What is an evening of twelve-bar blues without beer? It doesn’t go with herbal tea, which is what I have been brewing each Wednesday evening for our ukulele jam session. Last week, I brought chocolate cake for “Easy Beatles.”

Herbal tea makes sense for “Earth Day Jam” next Wednesday. But tonight — it’s cold beer for cool blues.

Back in March, I asked Charlie to lead a jam session for our ukulele group. As one of the founders of the Ukulele Union of Boston (UUoB), he knows what’s interesting to play. He chose the twelve-bar blues. Instinctively I visualised twelve measures of four quarter notes with roman numerals above each measure. The three chords I, IV, and V7 represent the first and fourth major triads and the dominant seventh chord on the fifth note of any major scale.

For most people, however, twelve-bar blue progression is not a theoretical study but a formula to improvise to. The predictability makes it easier to play and follow.

Last summer, my ukulele club in London chose the Blues Brothers theme for costume and music in the annual Hanwell Carnival. I put on my turquoise-framed black sunglasses from Maui, a crisp long-sleeved white shirt, and a borrowed tie, playing on a float decorated with black and white balloons that popped loudly, starting at the old school that Charlie Chaplin had attended, parading slowly through the streets of west London until we arrived at Elthorne Park where the festival took place. We played songs like “Got My Mojo Working” and “Folsom Prison Blues.”
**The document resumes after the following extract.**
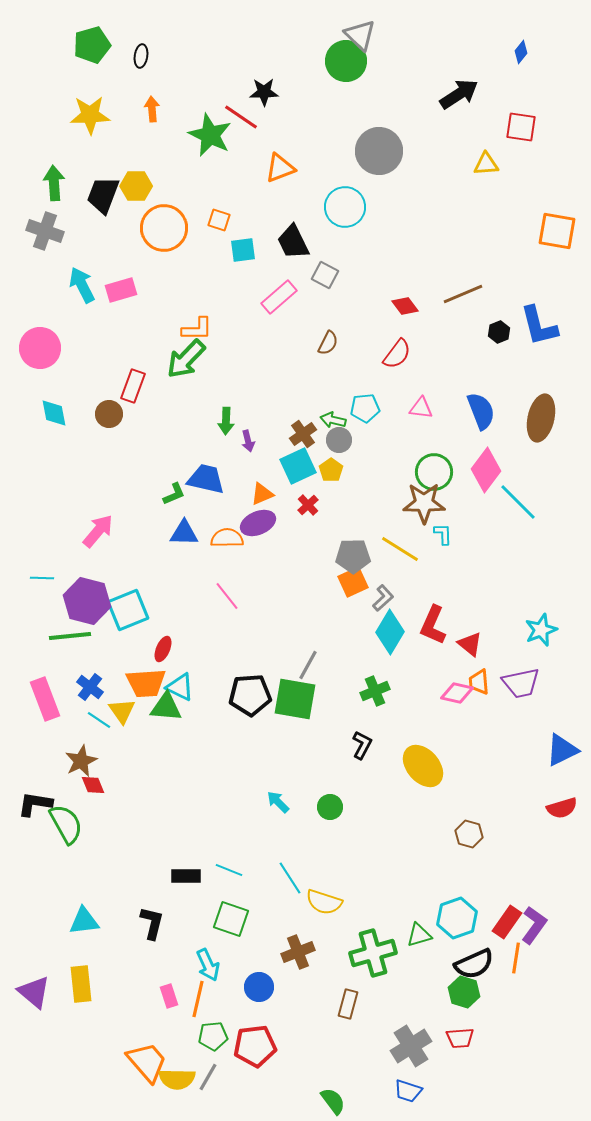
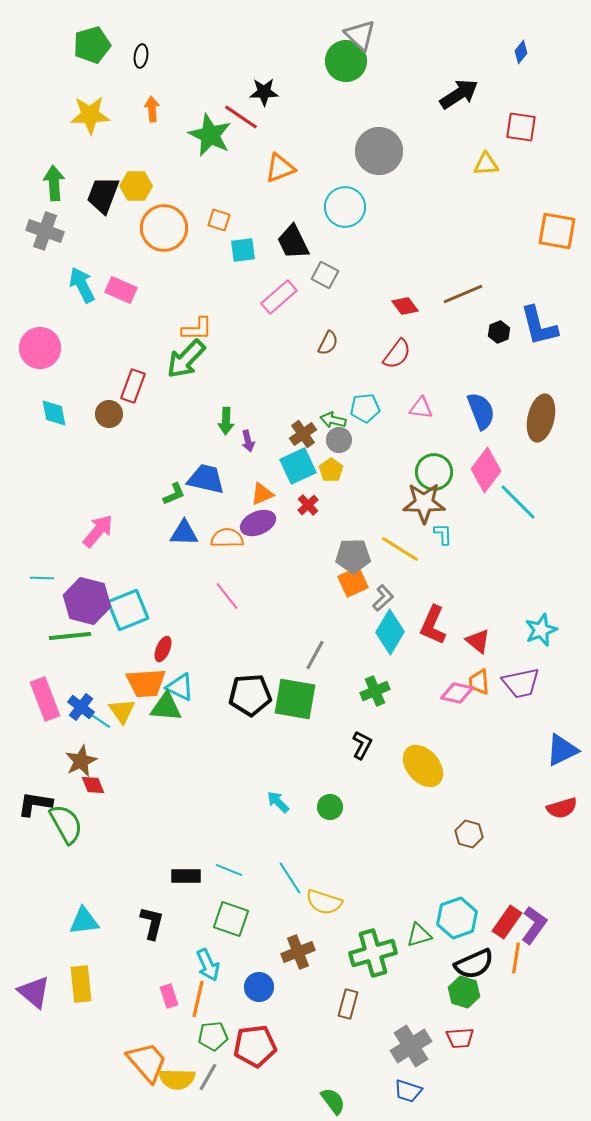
pink rectangle at (121, 290): rotated 40 degrees clockwise
red triangle at (470, 644): moved 8 px right, 3 px up
gray line at (308, 665): moved 7 px right, 10 px up
blue cross at (90, 687): moved 9 px left, 20 px down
One ukulele player, who attended the first & third Thursday UUoB session in Stewart’s photography studio on Albany Street, played a 12-bar blues song she made up. It was pretty neat, I thought. If we know the formula, surely we can make up our own. Now won’t that be fun?

The common room in the Walter Baker Artist Lofts where our ukulele jam session takes place each Wednesday evening (pictured above) is now free of any exhibit thus a playground for our imagination. What can we do with twelve empty bars?

We will find out tonight when we meet at 7 pm. Chief Noda will bring his electric bass. Cold beer is always welcome!